On évite donc d’envoyer ses photos et grosses pièces jointes par mail, et on se désabonne des newsletter qu’on ne lit pas. Pensez à Signal Spam pour faire d’une pierre deux coups en participant à la lutte contre le spam.

L’impact du streaming…

80% des données qui circulent sur le web sont des vidéos, dont 60% de streaming.

A y repenser deux fois lorsque les vidéos se lancent automatiquement sur les navigateurs ou réseaux sociaux… Ou quand, de dépit face à la pauvreté des programmes télévisés, on se rabat sur des vidéos en ligne.

Et sur ce point, toutes les plateformes ne se valent pas. On peut attribuer des bons points à Youtube, Facebook et Apple, qui s’engagent sur la voie des énergies renouvelables, contrairement à Netflix ou Amazon Prime, selon le rapport Clicking clean édité par Greenpeace.

Un nouveau concept de socialisation

On sait déjà qu’on est clairement manipulé par les algorithmes qui nous enferment dans une bulle de filtre, nous abreuvant de ce que nous voulons bien voir.
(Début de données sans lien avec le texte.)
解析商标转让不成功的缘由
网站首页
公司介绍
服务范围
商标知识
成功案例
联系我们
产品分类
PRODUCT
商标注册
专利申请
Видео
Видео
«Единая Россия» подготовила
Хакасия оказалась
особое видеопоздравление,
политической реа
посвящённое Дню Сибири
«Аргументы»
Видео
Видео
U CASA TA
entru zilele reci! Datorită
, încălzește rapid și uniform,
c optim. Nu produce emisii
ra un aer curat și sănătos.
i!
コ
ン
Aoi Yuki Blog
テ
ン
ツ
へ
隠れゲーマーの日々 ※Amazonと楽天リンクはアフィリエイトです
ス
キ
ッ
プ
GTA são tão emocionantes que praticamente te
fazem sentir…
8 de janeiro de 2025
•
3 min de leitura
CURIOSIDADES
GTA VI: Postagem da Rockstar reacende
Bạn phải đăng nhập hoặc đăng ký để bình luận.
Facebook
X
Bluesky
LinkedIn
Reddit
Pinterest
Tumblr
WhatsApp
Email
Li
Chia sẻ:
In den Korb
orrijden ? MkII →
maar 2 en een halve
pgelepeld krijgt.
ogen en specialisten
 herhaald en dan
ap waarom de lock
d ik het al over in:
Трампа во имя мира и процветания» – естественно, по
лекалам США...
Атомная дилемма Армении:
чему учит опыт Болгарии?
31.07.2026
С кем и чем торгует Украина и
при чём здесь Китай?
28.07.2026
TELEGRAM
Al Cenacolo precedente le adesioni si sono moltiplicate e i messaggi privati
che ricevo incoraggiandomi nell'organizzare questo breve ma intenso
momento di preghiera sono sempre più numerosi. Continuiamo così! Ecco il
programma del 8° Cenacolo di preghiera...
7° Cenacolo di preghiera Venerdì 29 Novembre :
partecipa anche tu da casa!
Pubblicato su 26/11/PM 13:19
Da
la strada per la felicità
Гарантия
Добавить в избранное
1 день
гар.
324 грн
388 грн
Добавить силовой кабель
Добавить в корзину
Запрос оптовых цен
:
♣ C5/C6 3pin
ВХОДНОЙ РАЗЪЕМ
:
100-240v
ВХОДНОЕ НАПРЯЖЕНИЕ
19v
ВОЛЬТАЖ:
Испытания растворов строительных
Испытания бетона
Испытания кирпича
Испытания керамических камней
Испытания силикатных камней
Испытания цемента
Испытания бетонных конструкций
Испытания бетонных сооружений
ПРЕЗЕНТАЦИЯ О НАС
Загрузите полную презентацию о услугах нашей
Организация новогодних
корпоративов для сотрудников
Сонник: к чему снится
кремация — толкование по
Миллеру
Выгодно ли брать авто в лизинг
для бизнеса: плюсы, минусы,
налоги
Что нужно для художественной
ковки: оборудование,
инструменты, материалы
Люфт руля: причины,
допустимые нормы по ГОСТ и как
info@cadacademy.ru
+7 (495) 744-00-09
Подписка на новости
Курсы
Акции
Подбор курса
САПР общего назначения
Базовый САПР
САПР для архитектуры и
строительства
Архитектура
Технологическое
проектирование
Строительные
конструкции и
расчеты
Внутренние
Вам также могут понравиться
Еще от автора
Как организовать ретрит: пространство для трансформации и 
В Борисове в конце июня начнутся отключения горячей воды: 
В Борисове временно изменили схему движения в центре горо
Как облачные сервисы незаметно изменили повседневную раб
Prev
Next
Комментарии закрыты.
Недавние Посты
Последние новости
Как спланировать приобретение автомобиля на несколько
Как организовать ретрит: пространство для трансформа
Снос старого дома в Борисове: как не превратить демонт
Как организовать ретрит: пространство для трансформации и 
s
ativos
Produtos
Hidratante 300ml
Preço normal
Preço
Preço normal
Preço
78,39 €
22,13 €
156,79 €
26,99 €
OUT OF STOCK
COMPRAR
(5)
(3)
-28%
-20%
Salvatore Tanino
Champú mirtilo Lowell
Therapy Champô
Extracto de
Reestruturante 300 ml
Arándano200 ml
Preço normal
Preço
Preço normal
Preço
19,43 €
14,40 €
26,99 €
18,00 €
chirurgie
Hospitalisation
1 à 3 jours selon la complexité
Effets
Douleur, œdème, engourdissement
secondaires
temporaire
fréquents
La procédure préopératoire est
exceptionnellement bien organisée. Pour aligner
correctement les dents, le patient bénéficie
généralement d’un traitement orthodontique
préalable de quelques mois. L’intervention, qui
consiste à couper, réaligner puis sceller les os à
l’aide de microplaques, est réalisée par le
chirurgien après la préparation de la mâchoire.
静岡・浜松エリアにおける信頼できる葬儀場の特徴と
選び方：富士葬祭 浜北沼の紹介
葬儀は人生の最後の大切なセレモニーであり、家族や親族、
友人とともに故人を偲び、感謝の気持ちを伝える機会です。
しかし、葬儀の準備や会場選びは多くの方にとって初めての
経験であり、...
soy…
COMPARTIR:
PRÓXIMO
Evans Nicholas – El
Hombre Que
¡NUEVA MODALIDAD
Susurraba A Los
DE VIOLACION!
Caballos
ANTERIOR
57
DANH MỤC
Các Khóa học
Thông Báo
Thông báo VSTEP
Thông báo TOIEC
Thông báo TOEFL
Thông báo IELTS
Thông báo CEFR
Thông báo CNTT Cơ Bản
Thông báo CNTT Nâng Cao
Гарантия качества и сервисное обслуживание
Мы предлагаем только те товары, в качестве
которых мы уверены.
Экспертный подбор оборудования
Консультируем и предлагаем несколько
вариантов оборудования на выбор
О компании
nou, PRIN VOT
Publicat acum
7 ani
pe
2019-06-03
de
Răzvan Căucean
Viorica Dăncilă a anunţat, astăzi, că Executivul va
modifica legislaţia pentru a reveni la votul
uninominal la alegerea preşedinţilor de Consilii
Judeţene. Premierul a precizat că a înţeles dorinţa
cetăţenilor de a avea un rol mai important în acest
Mais est-on vraiment conscient de toutes les données échangées à notre insu ? En plus des GIF de chats dont on se passerait volontiers, il y a aussi ces publicités savamment intercalées dans le fil d’actualité, ces stories que nous n’avons jamais demandé à visionner, et surtout ces métadonnées invisibles enregistrées et transmises à des fins marketing principalement (géolocalisation, informations de connexion, etc.)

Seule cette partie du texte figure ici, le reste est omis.